The Swamp Monster was extremely ferocious and powerful, and as a brutal predator, it believed that showing weakness was shameful. So no matter when or where, it always put on a menacing appearance, aggressively frightening others. Only when coaxing her to sleep did it look a little gentler.
She wanted to say a few words to it, but there was no sound beside her anymore.
The monster of the swamp had fallen asleep. It knew its body was very large and would crush the bed, so it did not sleep on the small hospital bed. The colossal creature curled up and sat in the corner, leaning against her bedside as it slept.
The heavy rain outside the window was loud, drowning out the drip of the IV.
Death was terrifying, but Mom would pull the puppy back again and again.
Her heart turned sour.
There was an emotion in the puppy’s heart that was about to overflow. Why was it that when people felt loved and happy, their eyes turned into sour lemons? The puppy wanted to express that overflowing affection, and toward the sky went werwer, howling like a wolf.
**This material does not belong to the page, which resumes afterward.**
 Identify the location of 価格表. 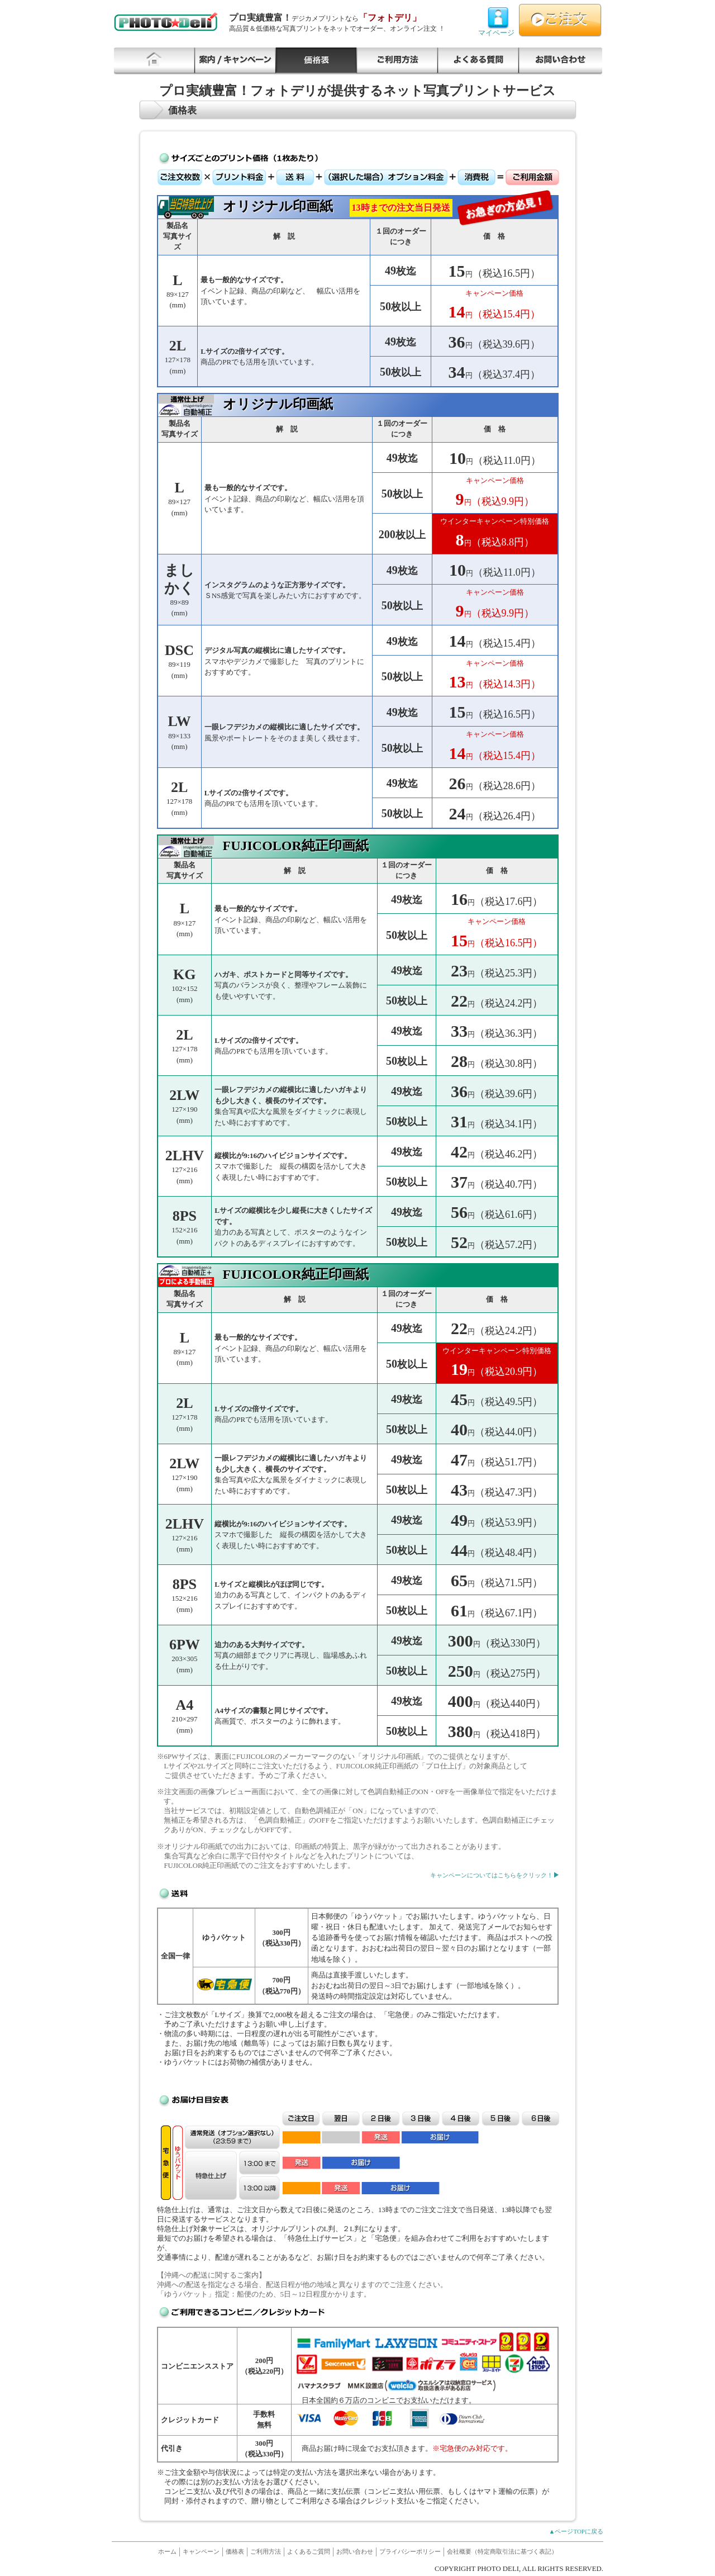
(316, 61).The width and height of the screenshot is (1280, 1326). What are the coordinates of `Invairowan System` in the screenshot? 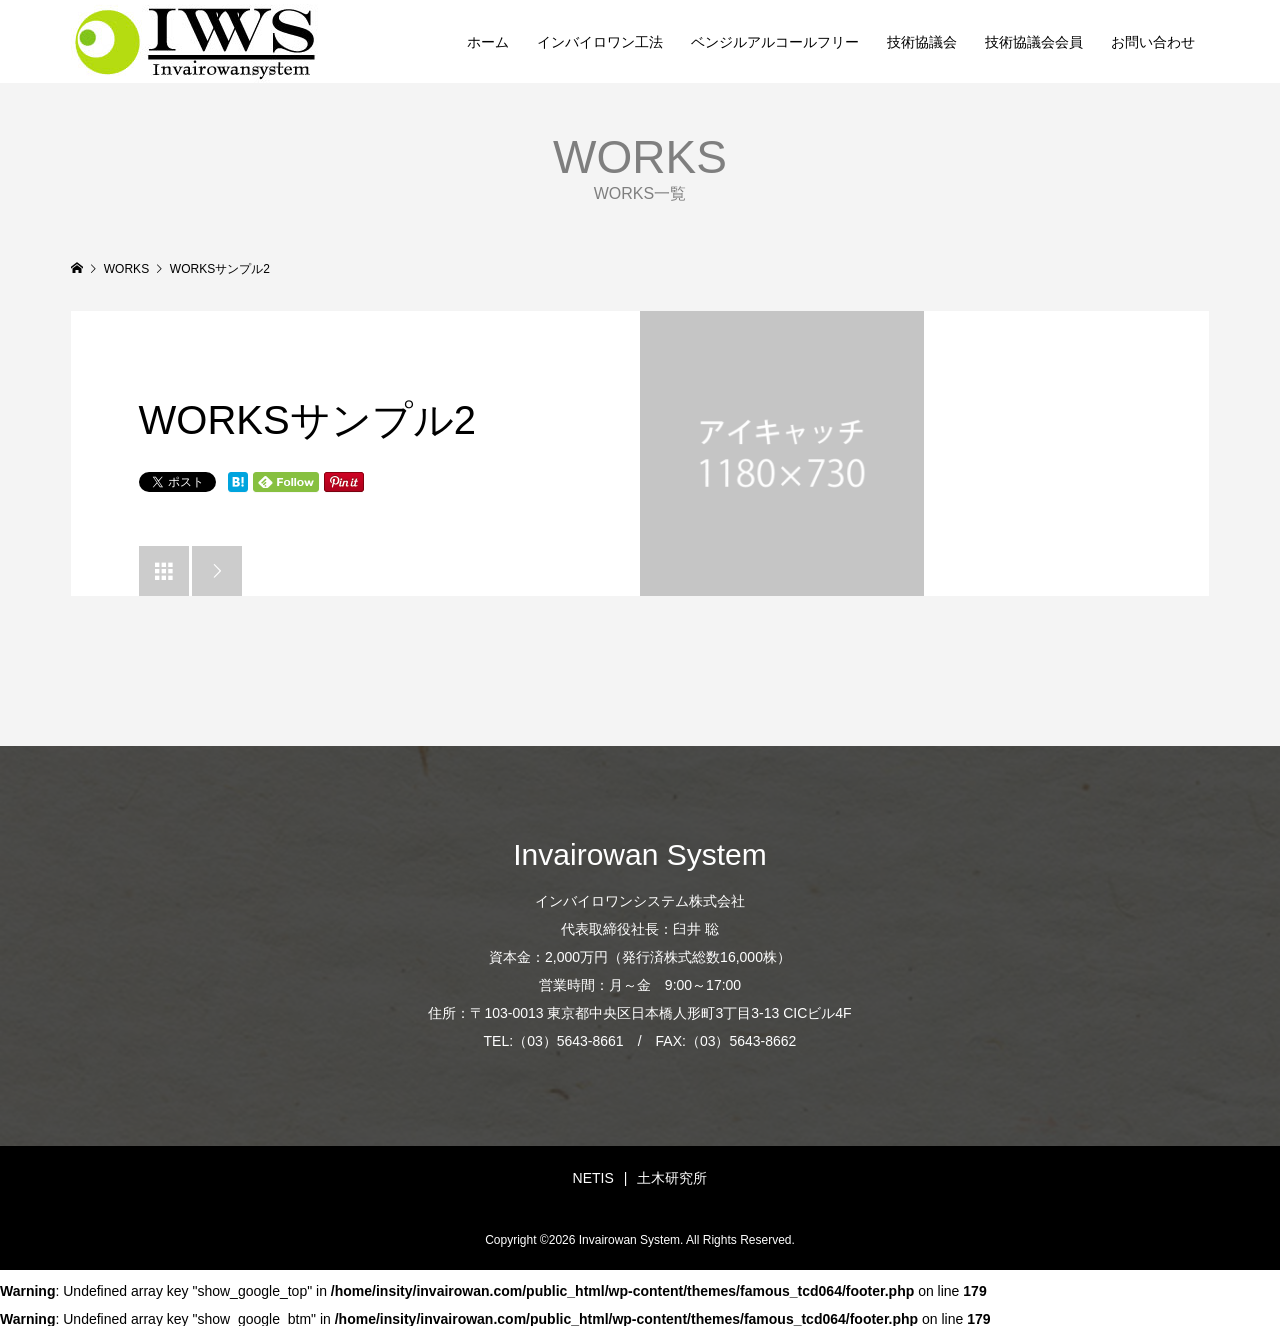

But it still wasn’t enough. The puppy moved closer to the youth and planted wild kisses, smacking again and again, on its cheek.
Ever since starting middle school, she had never kissed it like this again.
The youth felt it—the wet, puppy’s kiss.
But it did not open its eyes. It let the kiss linger on its cheek like a butterfly.
When a child grows up, they can no longer be as close as they were when little. Occasionally, it would wish that Jiang Xiaoya were a little water ghost, so that from birth to a hundred years old, she could be held in Mom’s arms.
But now, the youth had to keep distance from its baby.
Only by pretending to be asleep could it receive a kiss.
It heard the little monster complain softly: Mommy, you’re so good—how am I supposed to fall in love with someone else in the future?
In the heavy rain, the big monster thought: then don’t love anyone else.